• **Input data**
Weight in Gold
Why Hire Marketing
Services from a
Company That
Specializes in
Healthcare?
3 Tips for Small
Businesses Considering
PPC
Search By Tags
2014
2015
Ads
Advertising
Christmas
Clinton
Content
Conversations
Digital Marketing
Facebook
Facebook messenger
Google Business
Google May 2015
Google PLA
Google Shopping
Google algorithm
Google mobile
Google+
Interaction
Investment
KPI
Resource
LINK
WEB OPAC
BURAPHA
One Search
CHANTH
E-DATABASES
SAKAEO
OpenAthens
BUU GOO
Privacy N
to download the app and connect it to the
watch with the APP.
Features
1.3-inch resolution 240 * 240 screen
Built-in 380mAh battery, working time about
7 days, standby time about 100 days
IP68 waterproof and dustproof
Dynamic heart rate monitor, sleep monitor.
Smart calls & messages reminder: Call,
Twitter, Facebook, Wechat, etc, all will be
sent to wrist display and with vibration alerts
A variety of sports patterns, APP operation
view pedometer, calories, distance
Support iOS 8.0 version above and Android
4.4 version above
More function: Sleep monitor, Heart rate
==
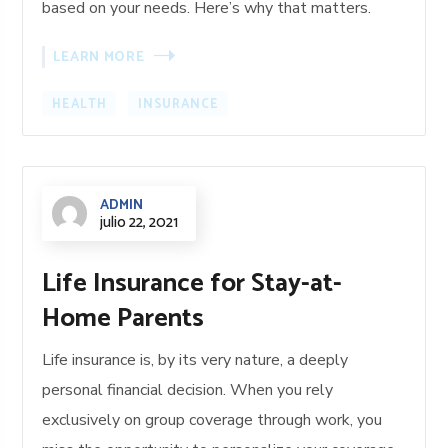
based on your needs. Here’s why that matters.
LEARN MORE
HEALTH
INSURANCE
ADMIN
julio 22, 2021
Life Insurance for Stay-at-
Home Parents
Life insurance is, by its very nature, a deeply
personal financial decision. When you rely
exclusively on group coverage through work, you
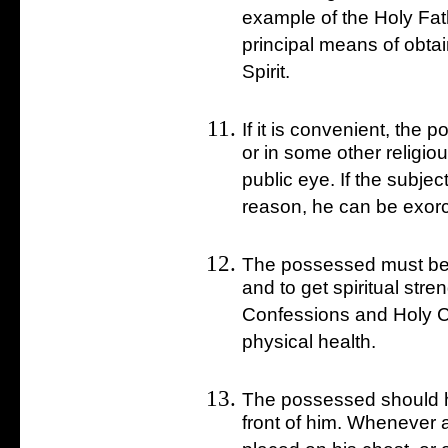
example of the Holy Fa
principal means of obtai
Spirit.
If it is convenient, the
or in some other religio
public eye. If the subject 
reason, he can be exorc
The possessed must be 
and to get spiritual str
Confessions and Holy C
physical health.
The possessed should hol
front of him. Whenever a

• **Task**
Check every line of the records, and copy the ones that hold the word "with".

• **Expected answer**
watch with the APP.
sent to wrist display and with vibration alerts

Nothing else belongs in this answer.